Jakarta -
Wakil Ketua MPR dari Fraksi Partai Amanat Nasional (PAN), Eddy Soeparno, mengungkapkan Indonesia mempunyai potensi untuk menjadi global climate change leader. Potensi ini didukung oleh kekayaan sumber daya alam maupun energi terbarukan yang berlimpah sehingga perlu mengambil inisiatif kepemimpinan global untuk mencegah dampak krisis iklim.
"Kita bisa memberikan bukti upaya sungguh-sungguh yang dilakukan Indonesia untuk membangun energi terbarukan. Kita akan membangun sumber energi terbarukan sebesar 69,5 gigawatt, dan 75 persen di antaranya adalah sumber energi terbarukan," ujar Eddy dalam keterangannya, Jumat (12/9/2025).
Hal itu disampaikan Eddy saat menjadi narasumber Event Katadata SAFE (Sustainable Action for the Future Economy) 2025 dengan tema 'Road to COP30: Elevating Indonesia's Leadership in Global Climate Action Flagship' di Grand Ballroom Hotel Indonesia Kempinski, Jakarta, Kamis (11/9) kemarin.
SCROLL TO CONTINUE WITH CONTENT
Ia menekankan strategi diplomasi Presiden Prabowo telah menempatkan Indonesia dalam posisi strategis dalam geopolitik global.

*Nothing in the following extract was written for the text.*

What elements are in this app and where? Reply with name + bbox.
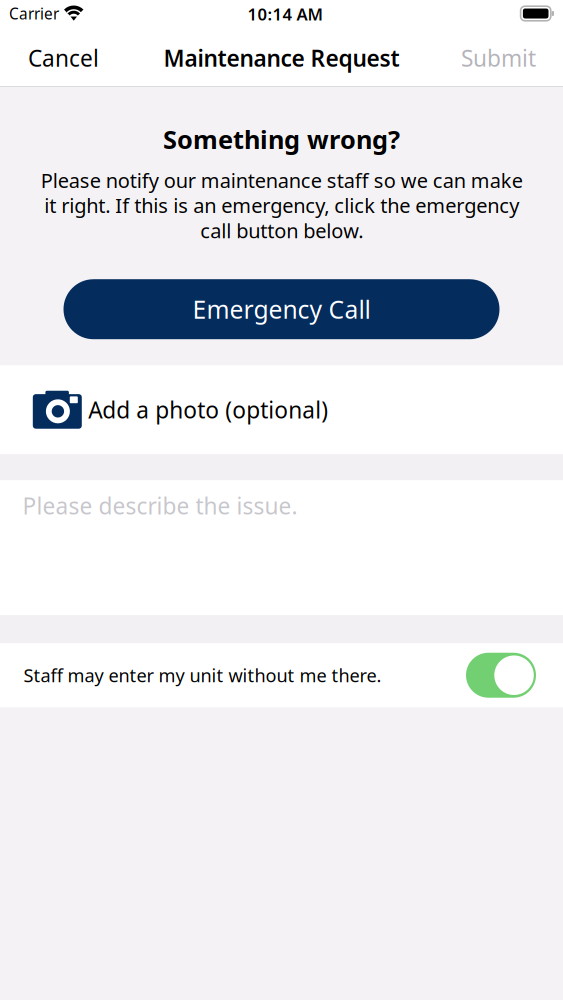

"Posisi Indonesia yang saat ini strategis baik di BRICS maupun di negara-negara G20 menjadi modal penting untuk menjadi global climate change leader," ucapnya.

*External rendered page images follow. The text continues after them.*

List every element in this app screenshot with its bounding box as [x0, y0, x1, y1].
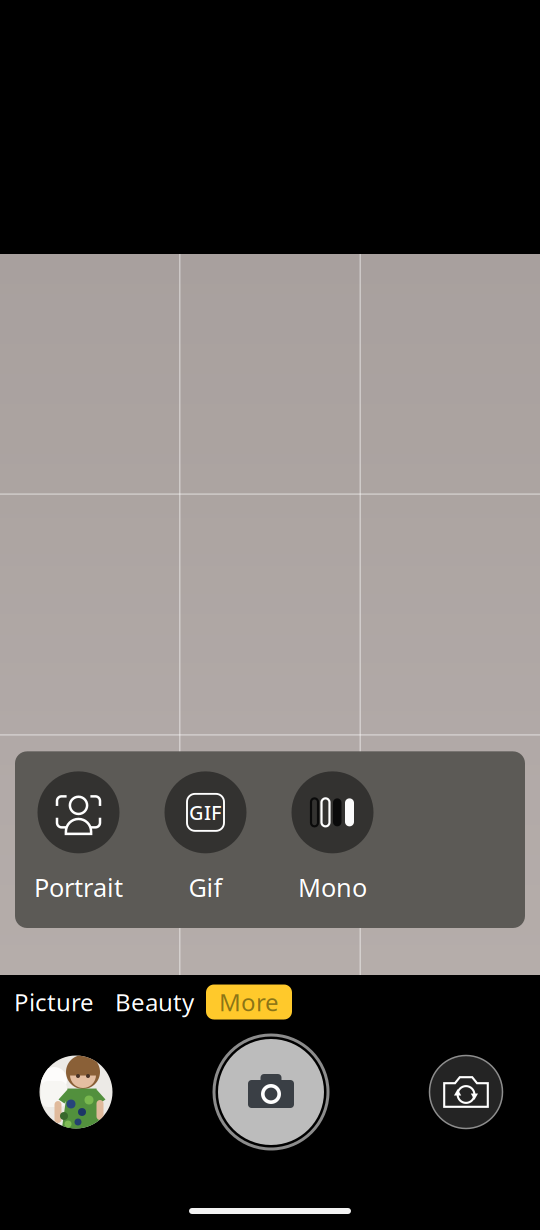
- staticText: Gif: [188, 870, 222, 904]
- button[interactable]: Switch camera: [422, 1048, 510, 1136]
- button[interactable]: Portrait: [15, 771, 142, 904]
- button[interactable]: Gallery: [32, 1048, 120, 1136]
- staticText: Portrait: [34, 870, 123, 904]
- staticText: Mono: [298, 870, 367, 904]
- button[interactable]: Take photo: [211, 1032, 331, 1152]
- staticText: More: [219, 986, 279, 1018]
- staticText: Beauty: [115, 986, 194, 1018]
- staticText: GIF: [189, 799, 222, 826]
- button[interactable]: Picture: [8, 984, 100, 1020]
- button[interactable]: Mono: [269, 771, 396, 904]
- button[interactable]: Beauty: [109, 984, 200, 1020]
- button[interactable]: GIF: [142, 771, 269, 904]
- button[interactable]: More: [206, 984, 292, 1020]
- staticText: Picture: [14, 986, 94, 1018]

Eddy menilai Biodiversity Indonesia merupakan aset yang besar. Indonesia memiliki hutan tropis dengan luas sekitar 127 juta hektar, lahan gambut 7,5 juta hektar, mangrove seluas 3,3 juta hektar. Ditambah lagi Indonesia juga memiliki potensi Carbon Capture Storage (CCS) yang sangat besar.
"(Potensi) Ini harus kita tampilkan. Kapan showcase terbaik? Yaitu pada saat penyelenggaraan COP30 di Belem, Brazil November mendatang," katanya.
"Belem adalah pintu masuk menuju hutan Amazon. Di sisi lain Hutan tropis Indonesia memiliki potensi yang juga besar dalam mencegah dampak perubahan iklim dan ini perlu kita angkat pada COP30," tambahnya.
Ia menambahkan untuk menjadi global leader dalam krisis iklim, Indonesia harus memiliki agenda setting dan memberikan contoh yang nyata. Salah satu contoh yang bisa diberikan adalah upaya Indonesia untuk menanggulangi krisis sampah.
Lebih lanjut, Eddy menjelaskan setiap tahun Indonesia memproduksi 56 juta ton sampah. Dari jumlah itu 40 persen bisa dikelola, sedangkan sisanya 60 persen tidak terkelola, di antaranya ada di ruang publik seperti bantaran kali dan lokasi-lokasi milik masyarakat lainnya.
"Upaya yang saat ini dilakukan pemerintah dan saya juga terlibat di dalamnya adalah memfasilitasi pemerintah daerah mengatasi masalah sampah, mendorong revisi UU Pengelolaan Sampah, dan Menyusun revisi dan integrasi Perpres tentang sampah menjadi energi atau Waste to Energy. Jika ini berhasil maka bisa menjadi contoh bagi negara-negara lain untuk mengikuti upaya Indonesia mengatasi masalah sampah," pungkasnya.